К тому же, как поэт и страстно любивший стихи, он всегда сочувствовал новичкам на поэтическом поприще. Он из первых одобрил мои первые опыты и, разумеется, тем приобрел доверенность мою. Стихи мои, которые первоначально таил я от Карамзина, как детские шалости от строгого наставника и как юношеские проказы от взыскательного судии, встречали в Нелединском благосклонного слушателя. Позднее отплачивал он мне такою же доверенностию. В Вологде, когда он на досуге занимался пересмотром и переправлением своих стихотворческих рукописей, он иногда требовал моего мнения. Третьим литературным посредником между нами был в это время преосвященный Евгений1. Часто собирались мы у него по вечерам. Ум его разносторонний, многие и обширные сведения, редкое добродушие придавали этим беседам особенную прелесть. Вообще литература была любимым развлечением нашим в тяжкую осень 1812 года. Особенно, когда военные действия приняли лучший оборот и с освобождением Москвы от неприятеля сердце у нас отлегло и чувство уныния заменилось чувством какого-то самодовольствия и торжественности, прежние испытания были забыты, а безопасность и слава отечества просвечивалась нам в несомненном и близком будущем. Вологодский поэт Остолопов2, заимствовав тогда счастливое и пророческое выражение из письма ко мне А. И. Тургенева, заключил одно патриотическое стихотворение следующим стихом:
Нам зарево Москвы осветит путь к Парижу.
Таким образом, в нашем Вологодском захолустье выведен был ясно и непогрешительно вопрос, который в то время мог казаться еще весьма сомнительным и в глазах отважнейших полководцев и в глазах дальновидных политиков. Недаром говорят, что поэт есть вещий. Мог ли Наполен вообразить, что он имел в Остолопове своего злого вещего и что отречение, подписанное им в Фонтенебло в 1814 году, было еще в 1812 г. дело уже порешенное губернским прокурором в Вологде. Утром Нелединский исправлял свои рукописи. Я читал латинских классиков под руководством московского профессора Шлецера3, которого московская буря закинула также в Вологду. Вечером в доме Нелединского читали мы или его стихи, или других поэтов, которые попадались нам под руку. За неимением лучшего, дошла очередь и до старика Николева4. Помню, однажды читали мы оду его в честь любви или женщин, наверное сказать не могу, и напали на стих: Без женщин — мужчина скот. ‘Ах! Боже мой, — забавно вскричал Нелединский, прервав чтенье, — да за что же он ругается!..’ И в самом деле, мы были тогда только двое в комнате, и оскорбительный приговор поэта неотвратимо падал на каждого из нас.
После пребывания нашего в Вологде я уже реже встречался с Нелединским. Он переехал в Петербург, а я возвратился на пепелище родимой Москвы. Только изредка, и то на короткое время, видался я с ним, когда наезжал в Петербург. И тогда находил я всегда в нем по-прежнему неизменную память об отце моем и ласковое доброжелательство к сыну его, но уже не могло быть привычной прелести прежнего сожительства.

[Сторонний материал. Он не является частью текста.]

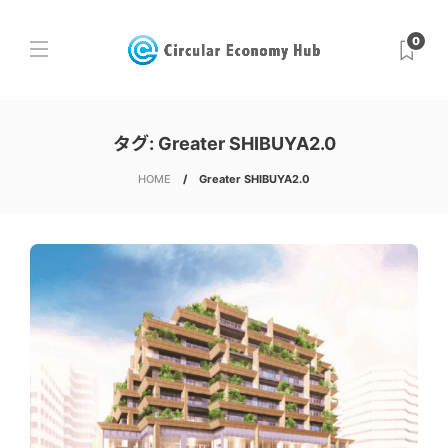
0
タグ:
Greater SHIBUYA2.0
HOME
Greater SHIBUYA2.0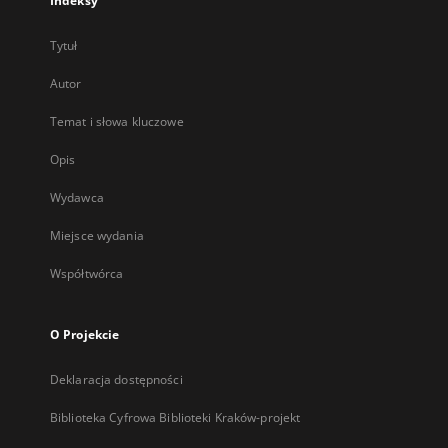
Indeksy
Tytuł
Autor
Temat i słowa kluczowe
Opis
Wydawca
Miejsce wydania
Współtwórca
O Projekcie
Deklaracja dostępności
Biblioteka Cyfrowa Biblioteki Kraków-projekt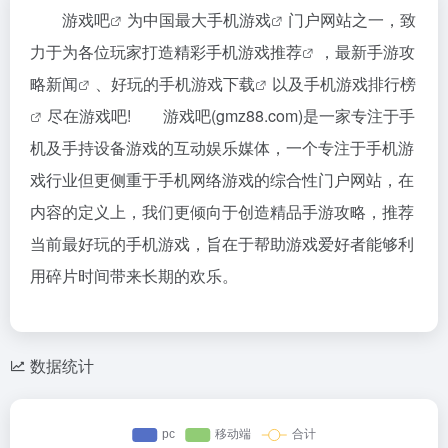
游戏吧
为中国最大
手机游戏
门户网站之一，致
力于为各位玩家打造精彩
手机游戏推荐
，
最新手游攻
略新闻
、
好玩的手机游戏下载
以及
手机游戏排行榜
尽在游戏吧! 游戏吧(gmz88.com)是一家专注于手
机及手持设备游戏的互动娱乐媒体，一个专注于手机游
戏行业但更侧重于手机网络游戏的综合性门户网站，在
内容的定义上，我们更倾向于创造精品手游攻略，推荐
当前最好玩的手机游戏，旨在于帮助游戏爱好者能够利
用碎片时间带来长期的欢乐。
数据统计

В связи сношений моих с ним особенно памятны мне три выставленные мною эпохи. Потому и сблизил я их в один вступительный рассказ. Другие подробности о нем и другие воспоминания приведу далее, а может быть, возвращусь мимоходом и к тем же эпохам, смотря по обстоятельствам и по расположению начатой моей статьи.
Нелединский был особенно замечательный человек не столько деятельностию и событиями гласной жизни своей, сколько умственными и психическими явлениями жизни своей внутренней. Личность его может быть более предметом наблюдения и изучения, нежели рассказа и живописного изображения. В уме его таилось много различных способностей и призваний, в душевных свойствах обнаруживалось много силы, но и много противоположностей, со включением слабостей, которые также при его пылкости облекались в какую-то силу господства.

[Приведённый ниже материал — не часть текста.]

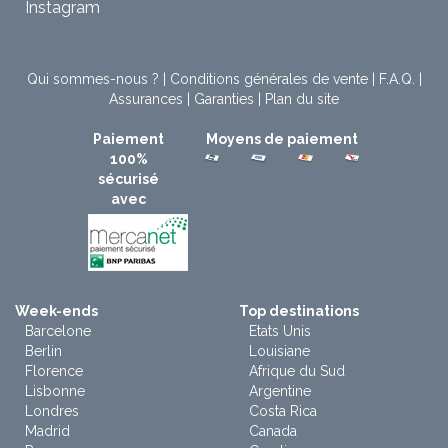
Instagram
Qui sommes-nous ?
|
Conditions générales de vente
|
F.A.Q.
|
Assurances
|
Garanties
|
Plan du site
Paiement
Moyens de paiement
100%
sécurisé
avec
Week-ends
Top destinations
Barcelone
Etats Unis
Berlin
Louisiane
Florence
Afrique du Sud
Lisbonne
Argentine
Londres
Costa Rica
Madrid
Canada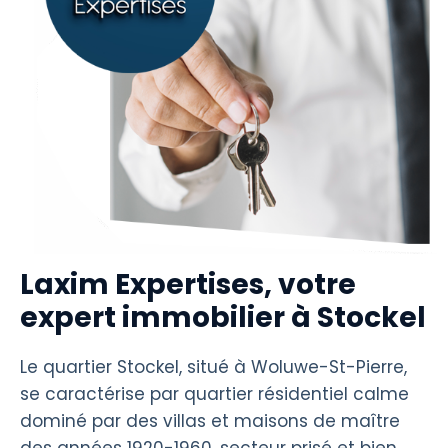
Laxim Expertises, votre
expert immobilier à Stockel
Le quartier Stockel, situé à Woluwe-St-Pierre,
se caractérise par quartier résidentiel calme
dominé par des villas et maisons de maître
des années 1920-1960, secteur prisé et bien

Это еще одна из тех многозначительных и разносторонних русских личностей, которой, при других обстоятельствах и более строгой распределительности способностей, стало бы на образование нескольких отличных людей по отдельным отраслям духовной деятельности. В нем были зародыши и стихии замечательного поэта, отличного воина, математика, возвышенного и мудрого государственного человека. Впрочем, все эти зародыши и получили в нем до некоторой степени развитие и проявились в действительности.

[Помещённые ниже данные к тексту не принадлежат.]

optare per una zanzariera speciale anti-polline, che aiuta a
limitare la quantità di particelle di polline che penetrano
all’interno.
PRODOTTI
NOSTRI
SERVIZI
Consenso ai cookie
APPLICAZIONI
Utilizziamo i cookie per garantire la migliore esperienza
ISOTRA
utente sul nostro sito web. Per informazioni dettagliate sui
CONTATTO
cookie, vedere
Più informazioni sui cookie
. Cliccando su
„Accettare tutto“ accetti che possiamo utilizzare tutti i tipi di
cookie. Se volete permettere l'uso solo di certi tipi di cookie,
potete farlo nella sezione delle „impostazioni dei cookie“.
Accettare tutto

Он был некогда военным, не только именем, но и трудами. Как поэт, он обратил на себя внимание современников своих. Особенно песни его приобрели общенародную известность. Песня его: ‘Выйду я на реченьку’ пета была и красавицами высшего общества и поселянками посреди полевых трудов. Некоторые из песней его по верности и страсти выраженного в них глубокого, задушевного чувства остаются и поныне образцовыми в своем роде, несмотря на прихотливые изменения, последовавшие в нашем языке. Он с честью заседал в правительствующем Сенате. Некоторые из суждений его и голосов, поданных им при решении замечательных тяжеб и уголовных дел, памятны и ныне в преданиях судебного производства. Он любил науку и занимался ею, но более про себя и для собственной отрады, особенно к науке чисел имел он природное влечение. В нем была врожденная способность к вычислению. Она иногда проявлялась в нем и действовала, так сказать, сама собою и без участия воли его и ведома. В минуты развлечения, среди живого разговора, он, например, на бале невольно высчитывал, сколько всего в зале горит свечей. Проезжая по улицам и думая совсем о другом, пересчитывал он число окон каждого дома, мимо которого проезжал. Арифметические задачи решал он мысленно или, лучше сказать, наобум, но с математическою непогрешительною верностью. Это бессознательное, внутреннее производство, эту умственную механику, применял он даже к самому стихотворству. В лета молодости его женщина, которую он страстно любил, Темира, имя, которое прославил он во многих стихотворениях своих, пела пред ним однажды вечером, знаменитый в оное время романс Колардо5:
Lise, entends-tu l’orage etc.
Подали ужинать. Когда он вел ее к столу, она сказала ему, что приятно было бы пропеть этот романс на русском языке. Сидя возле нее за столом, он в продолжение всего ужина разговаривал и шутил с нею. Между тем внутренняя механика тихомолком действовала в нем. Встав из-за стола, продиктовал он ей русский перевод:
Гроза нас, Лиза, гонит и т. д.6.
Читатели найдут эту песню в полном собрании стихотворений его и должны будут признаться, что эта механическая поэзия довольно замечательна в своем роде. Это нельзя назвать импровизациею. Импровизация требует вдохновенья, а вдохновенье полновластно обладает тем лицом, на которое снисходит. Здесь, напротив, поэта не было дома, он совсем другим занят был на стороне.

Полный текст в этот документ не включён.